22 janvier 2026
RAS-LE-BOL DU TEMPS POURRI
Salut mes copains à moustaches et leurs humains adorés…
RAS-LE-BOL DU TEMPS POURRI
Comment dire… Moi, franchement, j’en ai RAZ LE BOL de ce temps ! Mais vraiment, hein, pas juste un petit ras-le-bol de politesse, non : un VRAI ras-le-bol royal et assumé ! C’est quoi cette histoire de giboulées de mars alors qu’on est encore en janvier ? Quelqu’un peut m’expliquer ?
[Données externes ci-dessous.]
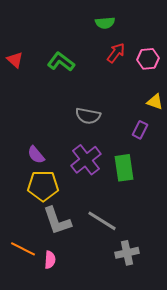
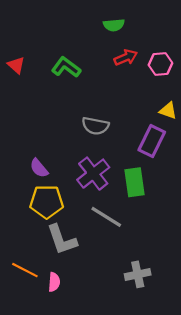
red arrow: (116, 53) -> (126, 57), turned 30
purple rectangle: (140, 130) -> (152, 141), size x1.6
gray line: (102, 221) -> (106, 217), moved

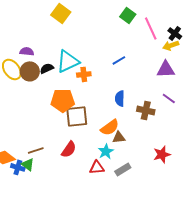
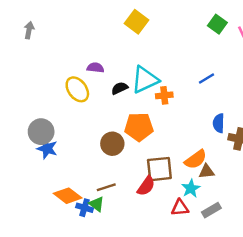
brown circle: (30, 71) -> (112, 144), moved
blue semicircle: (120, 98) -> (219, 123), moved
brown square: (77, 116) -> (159, 169), moved

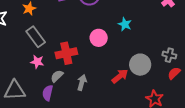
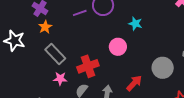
cyan star: (125, 24) -> (135, 24), moved
red arrow: (120, 76) -> (134, 83), moved

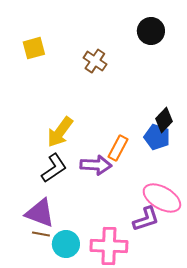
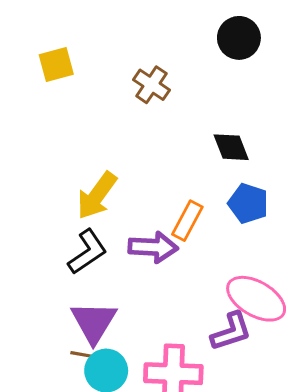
black diamond: (164, 120) -> (231, 147), moved, turned -65
purple triangle: (40, 213) -> (94, 322), moved, turned 40
brown line: (41, 234) -> (84, 355), moved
Depuis des jours et des jours, c’est le même cirque : pluie, soleil, pluie, soleil, re-pluie, petit bout de soleil, et hop, encore de la pluie ! Mes pattes sont TOUJOURS mouillées. Toujours ! Le matin quand je sors, mouillées. À midi quand je vais faire mon inspection, mouillées. L’après-midi quand j’essaie de gambader un peu, mouillées. Et le soir pour faire mes besoins avant le dodo, devinez quoi ? MOUILLÉES !
C’est épuisant, vous savez. Vraiment épuisant. J’en peux plus de sentir mes coussinets détrempés en permanence, d’avoir la fourrure du ventre toute humide, et de devoir me secouer comme un dératé chaque fois que je rentre dans la maison (ce qui énerve Papa, d’ailleurs, parce que je mets de l’eau partout sur le carrelage).
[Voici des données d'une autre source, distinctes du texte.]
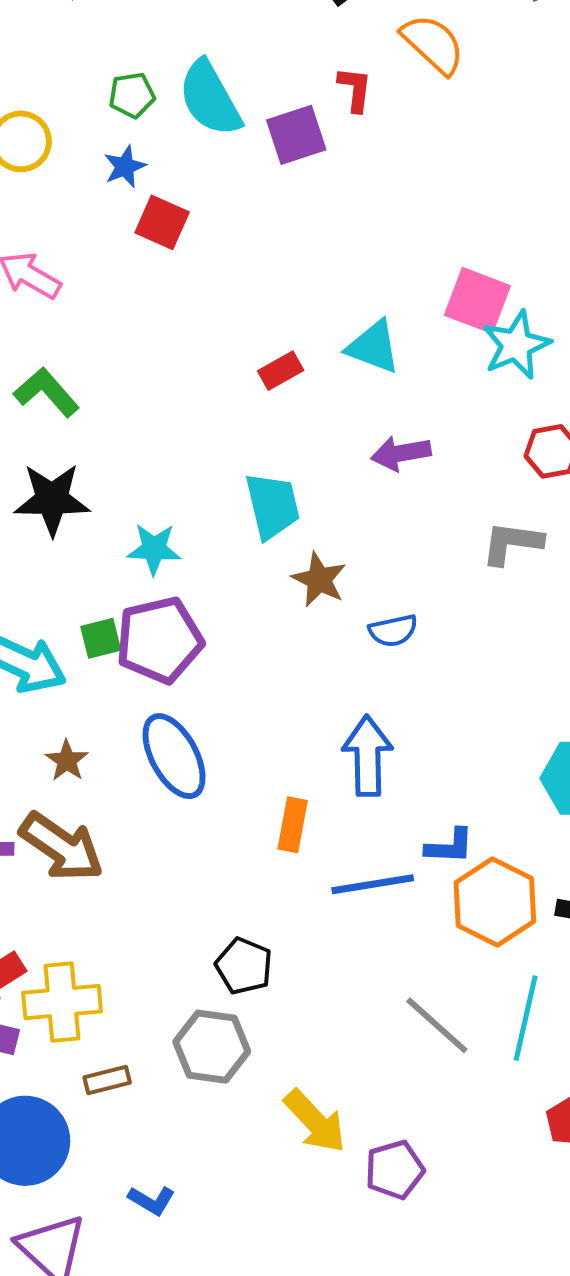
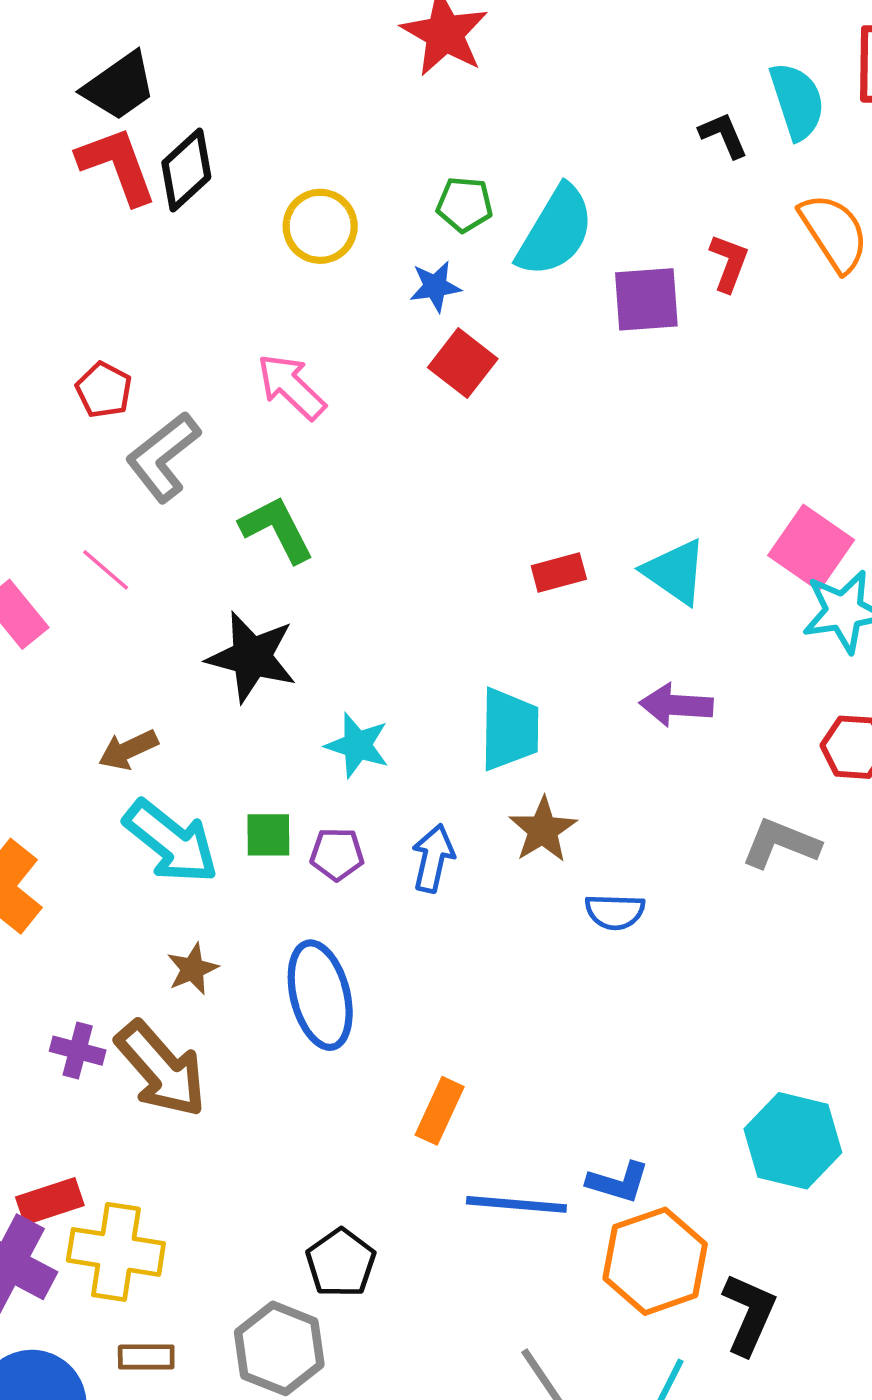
cyan semicircle: (210, 98) -> (555, 231), turned -134
purple pentagon: (159, 640) -> (337, 854), size x0.5
blue arrow: (368, 756) -> (433, 858), moved, size x0.7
SABLES MOUVANTS DANS MON ROYAUME
Et le pire, c’est que par endroits, le sol est tellement gorgé d’eau que j’ai l’impression de m’enfoncer dans des sables mouvants ! Vous imaginez ? Moi, le petit roi Voltaire, en train de barboter comme un canard dans la boue ? Ce n’est pas digne de Sa Majesté, ça !
Mes petites pattes s’enfoncent dans la terre détrempée, je sens la vase froide entre mes coussinets, et parfois je dois faire de vrais efforts pour les retirer. Floc, floc, floc, voilà le bruit que font mes pattes quand je marche dans certaines zones du royaume. C’est ridicule. Et puis après, il faut que Papa me lave les pattes avant que je puisse rentrer, sinon je laisse des traces de boue partout dans la maison.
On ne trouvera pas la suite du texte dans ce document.